Write out exactly the lines from the start of the entries through the one that contains "The width and", including both.

[[ Task data open ]]

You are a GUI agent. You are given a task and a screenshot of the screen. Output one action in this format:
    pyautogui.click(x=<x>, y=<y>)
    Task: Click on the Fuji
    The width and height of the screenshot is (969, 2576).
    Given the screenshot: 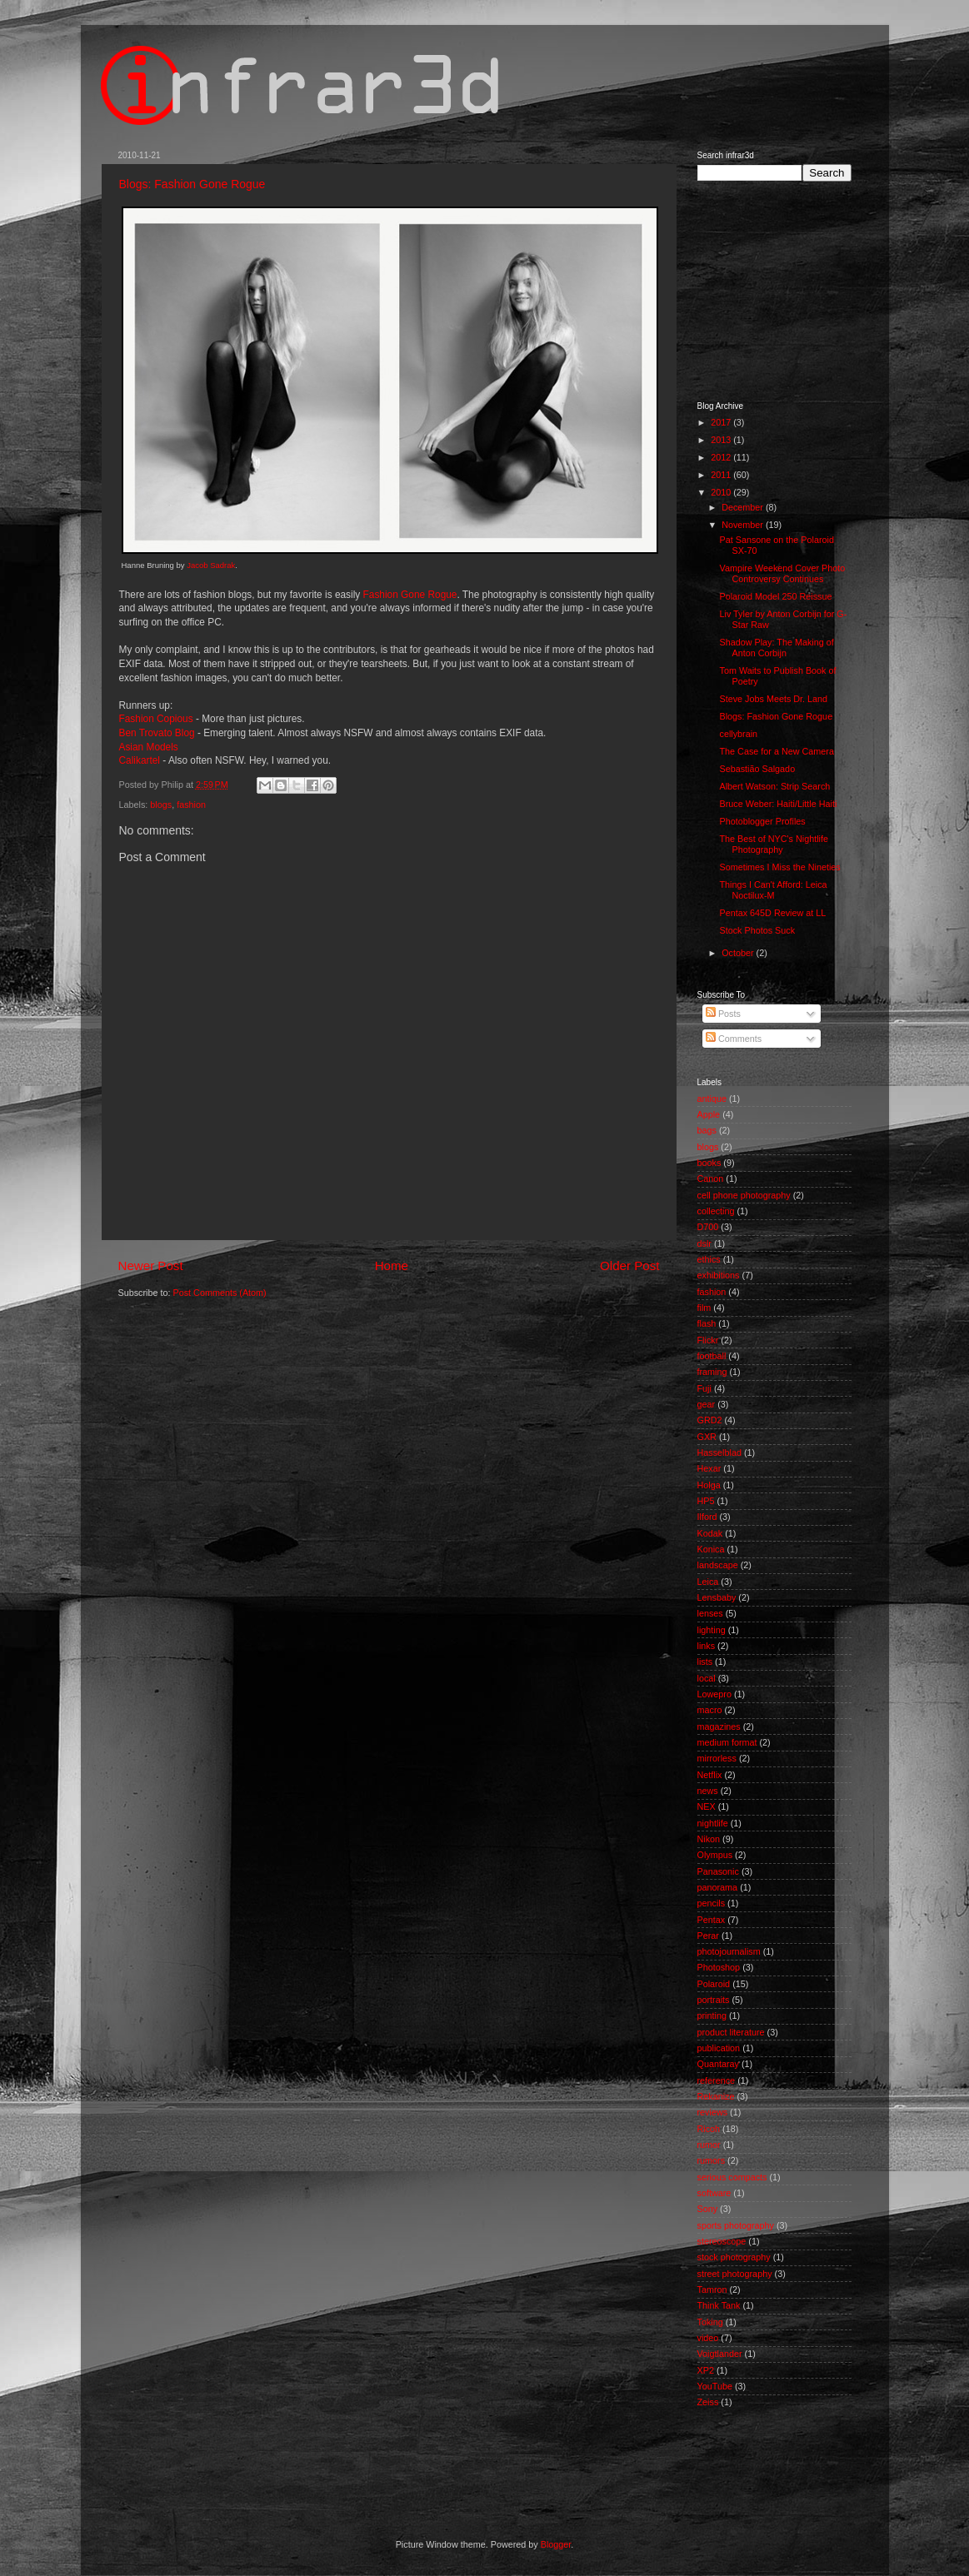 What is the action you would take?
    pyautogui.click(x=704, y=1388)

[[ Task data closed ]]

Exercise response>
You are a GUI agent. You are given a task and a screenshot of the screen. Output one action in this format:
    pyautogui.click(x=<x>, y=<y>)
    Task: Click on the Fuji
    The width and height of the screenshot is (969, 2576).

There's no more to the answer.